There are terrifying stories of hackers taking over security systems and spying on families through their cameras. These stories can make you feel a little paranoid if you have a security system.
Connectivity features can enhance your security system by giving you remote access to your video feed and allowing you to store your security recordings in the cloud. However, these connectivity features are also a drawback since they represent a vulnerability and could allow a criminal to gain access to your video feeds.
There are a few signs to watch out if you have some cameras inside or outside your home, and knowing about these signs will help you react fast if there is a breach. Let’s go over the most common signs that a hacker gained access to your security system.
Strange sounds or voices
If hackers deliberately want to make their presence known, they’ll speak through your camera using its two-way communication function. The majority of cameras offer this feature, letting people chat with whoever is at home, but you’ll instantly know something’s amiss when you start hearing strange sounds — or even voices that try to stir up conversation.
Take notice, even if it’s a small, minor peep.
The LED light is on
As a precaution, indoor cameras typically have an LED light to indicate the camera is actively being accessed by someone remotely. Seeing the LED light turned on is a dead giveaway the camera is being accessed, and an important visual element to keep people aware.
Panning or tilting
While most indoor cameras are static, offering wide angles lenses that cover a fair amount of space, there are a few that offer a degree of articulation. The Foscam Z2 is an example that offers pan and tilt functions, allowing people to adjust the camera’s vantage for an optimal view of their home.
If you happen to see any movement, you should be cautious. because it’s another obvious way to tell if your camera has been hacked. Since these cameras articulate, there may be a sound that accompanies the movement, giving you an audible alert that something is up.
The password to your account has changed
When setting up a security cam for the first time, you’re usually asked to set up a new account with the service. When you unexpectedly realize the app doesn’t log in, it’s an indication that your camera is being hacked. While you may receive an email address starting that your password has been changed, that’s not always the case.

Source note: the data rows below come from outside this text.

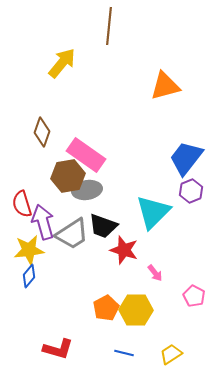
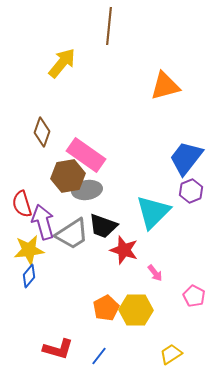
blue line: moved 25 px left, 3 px down; rotated 66 degrees counterclockwise
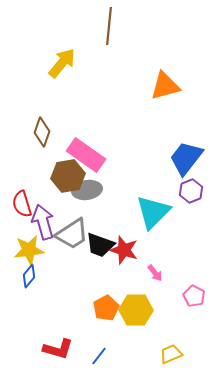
black trapezoid: moved 3 px left, 19 px down
yellow trapezoid: rotated 10 degrees clockwise
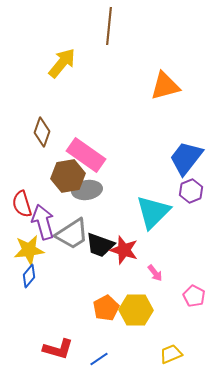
blue line: moved 3 px down; rotated 18 degrees clockwise
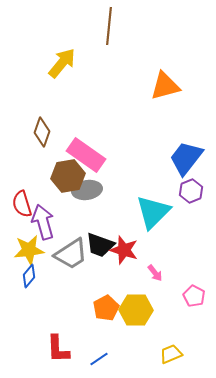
gray trapezoid: moved 1 px left, 20 px down
red L-shape: rotated 72 degrees clockwise
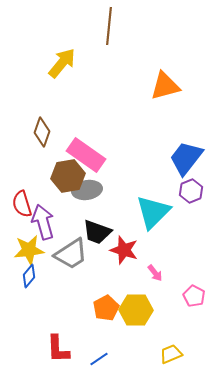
black trapezoid: moved 3 px left, 13 px up
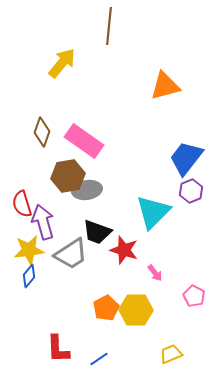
pink rectangle: moved 2 px left, 14 px up
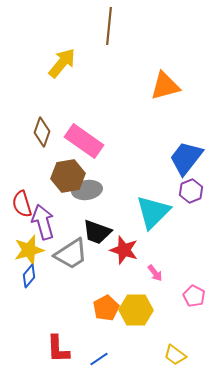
yellow star: rotated 8 degrees counterclockwise
yellow trapezoid: moved 4 px right, 1 px down; rotated 120 degrees counterclockwise
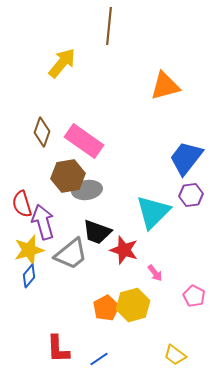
purple hexagon: moved 4 px down; rotated 15 degrees clockwise
gray trapezoid: rotated 6 degrees counterclockwise
yellow hexagon: moved 3 px left, 5 px up; rotated 16 degrees counterclockwise
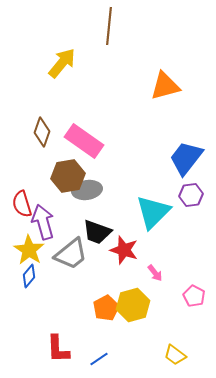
yellow star: rotated 24 degrees counterclockwise
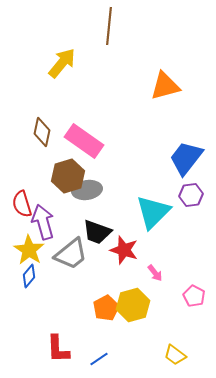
brown diamond: rotated 8 degrees counterclockwise
brown hexagon: rotated 8 degrees counterclockwise
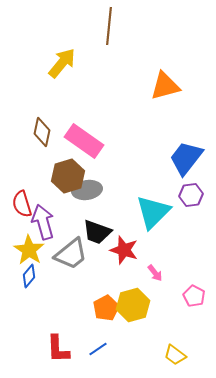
blue line: moved 1 px left, 10 px up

Most companies add another level of security by forcing users to change their passwords after a period of time, but if you can’t recall doing that yourself, someone else did it for you.
Increased data traffic
Accessing a livestream of a camera’s feed requires a fair amount of data to be transmitted, which is another way to tell if it’s been compromised. One way to determine this is by using your router’s advanced tracking and security functions. For example, the Xfinity xFi gateway has its own built-in security that’ll monitor data traffic from all the connected devices at home.
If your camera is transferring a substantial amount of data, it’s a key indicator something’s not right — especially if it’s transmitting data during times when you know you’re not accessing it. Not only will some routers and gateways monitor data traffic, but some will even indicate the times during the day there are spikes.

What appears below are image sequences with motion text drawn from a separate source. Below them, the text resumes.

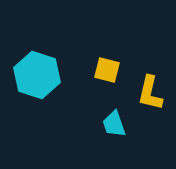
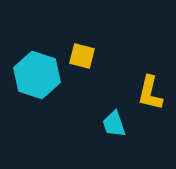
yellow square: moved 25 px left, 14 px up
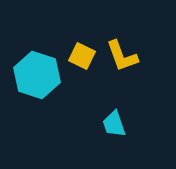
yellow square: rotated 12 degrees clockwise
yellow L-shape: moved 28 px left, 37 px up; rotated 33 degrees counterclockwise
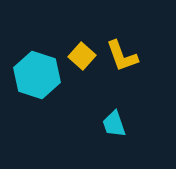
yellow square: rotated 16 degrees clockwise
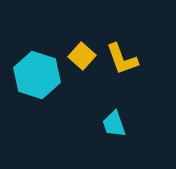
yellow L-shape: moved 3 px down
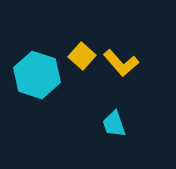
yellow L-shape: moved 1 px left, 4 px down; rotated 21 degrees counterclockwise
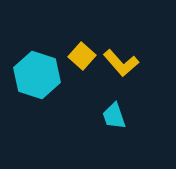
cyan trapezoid: moved 8 px up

Take, for example, the Xfinity xFi gateway router, which actively monitors all the devices connected to the network. Not only can you see the amount of data being transferred by each device, but it’ll even display times throughout the day when it registers unusual spikes in data transfer. If you happen to see an anomaly, it may be an indication something is up.
Login history with app
Some home security cameras have apps that let you check the login history of your account. This can shed some light who may be getting unauthorized access to your camera.

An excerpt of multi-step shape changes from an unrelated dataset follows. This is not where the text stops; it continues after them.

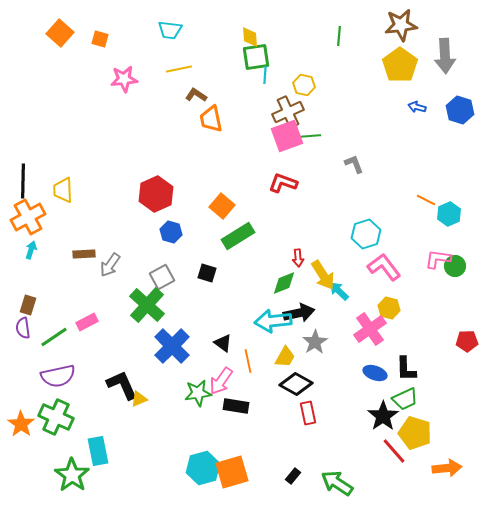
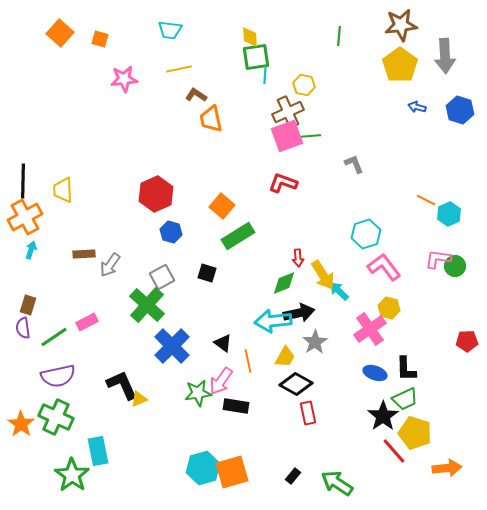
orange cross at (28, 217): moved 3 px left
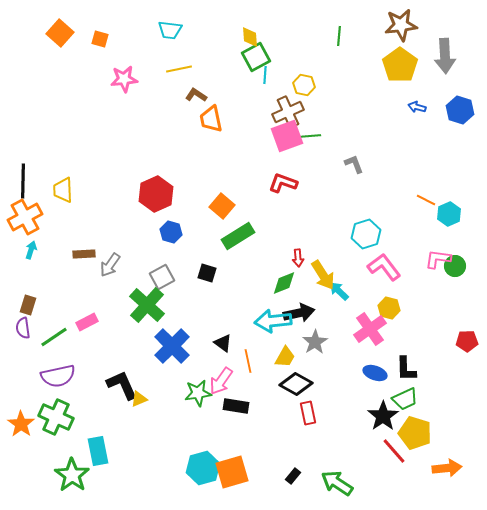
green square at (256, 57): rotated 20 degrees counterclockwise
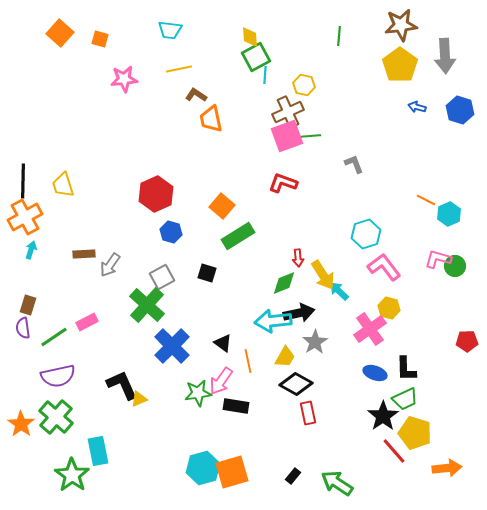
yellow trapezoid at (63, 190): moved 5 px up; rotated 16 degrees counterclockwise
pink L-shape at (438, 259): rotated 8 degrees clockwise
green cross at (56, 417): rotated 16 degrees clockwise
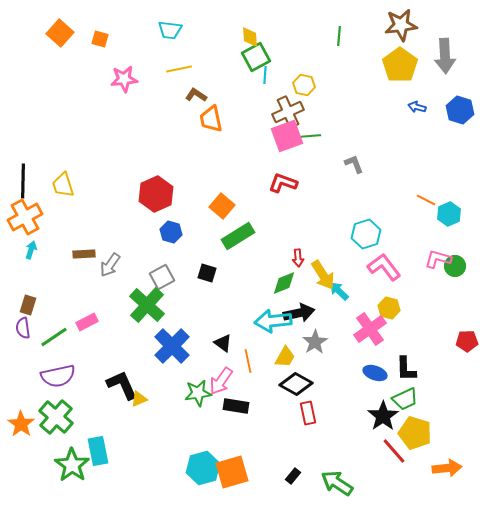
green star at (72, 475): moved 10 px up
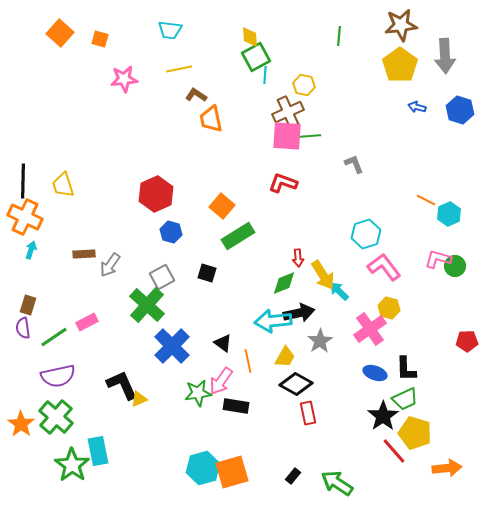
pink square at (287, 136): rotated 24 degrees clockwise
orange cross at (25, 217): rotated 36 degrees counterclockwise
gray star at (315, 342): moved 5 px right, 1 px up
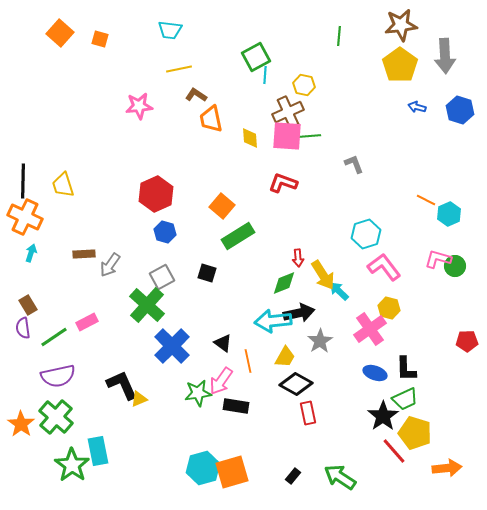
yellow diamond at (250, 37): moved 101 px down
pink star at (124, 79): moved 15 px right, 27 px down
blue hexagon at (171, 232): moved 6 px left
cyan arrow at (31, 250): moved 3 px down
brown rectangle at (28, 305): rotated 48 degrees counterclockwise
green arrow at (337, 483): moved 3 px right, 6 px up
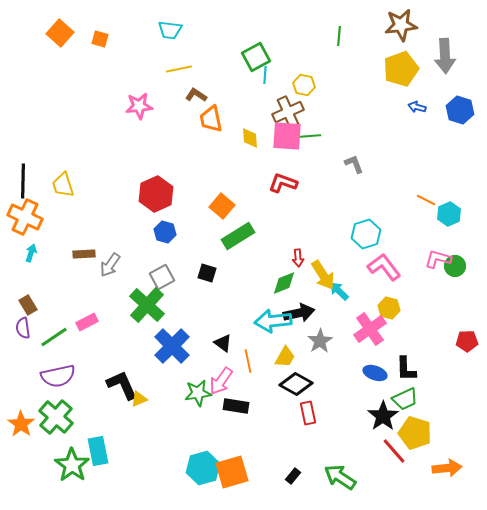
yellow pentagon at (400, 65): moved 1 px right, 4 px down; rotated 16 degrees clockwise
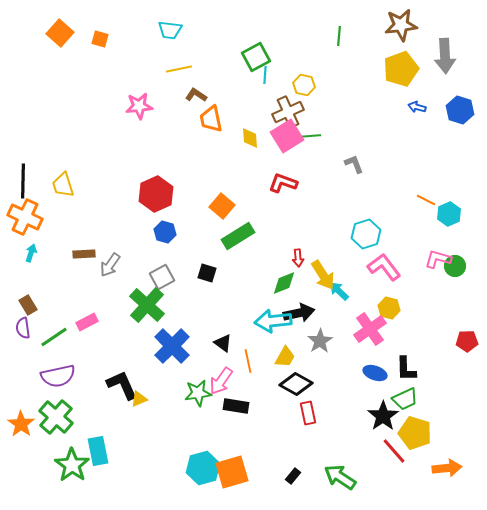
pink square at (287, 136): rotated 36 degrees counterclockwise
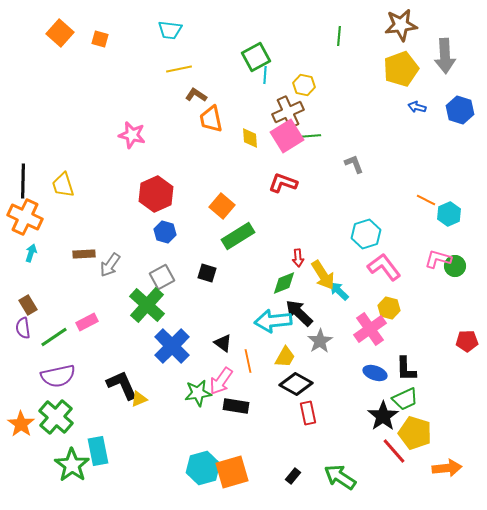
pink star at (139, 106): moved 7 px left, 29 px down; rotated 20 degrees clockwise
black arrow at (299, 313): rotated 124 degrees counterclockwise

One security system maker, SimpliSafe, offers another level of awareness with its history log of devices accessed in its app. Whenever you log into the app using the correct user and password information, SimpliSafe stores that particular device into its history log — detailing the device, date, and time when it was last used. Naturally, if you notice a suspect in the log, it’s an indication you’ve been hacked.
Be suspicious, be safe
The above tips might seem basic. Especially if you’re familiar with the essential home and tech security practices, you might wonder what else you can do to protect your family (and belongings).
Ultimately, the decision to place a security camera inside your home offers a long list of potential benefits. But it also exposes you to a new avenue of attack from criminals of all types. To make matters worse, the companies behind smart home security cameras often don’t prioritize security features. It’s a tradeoff with consumer-friendly tech, unfortunately. In general, the features that make technology easier for the user usually make it more vulnerable to security breaches, too.
Vigilance is often your only recourse. If your smart home security camera behaves strangely, take note. In many cases, it could be nothing — a glitch in the software, maybe. But it also might be a sign that a hacker has gained access to your camera.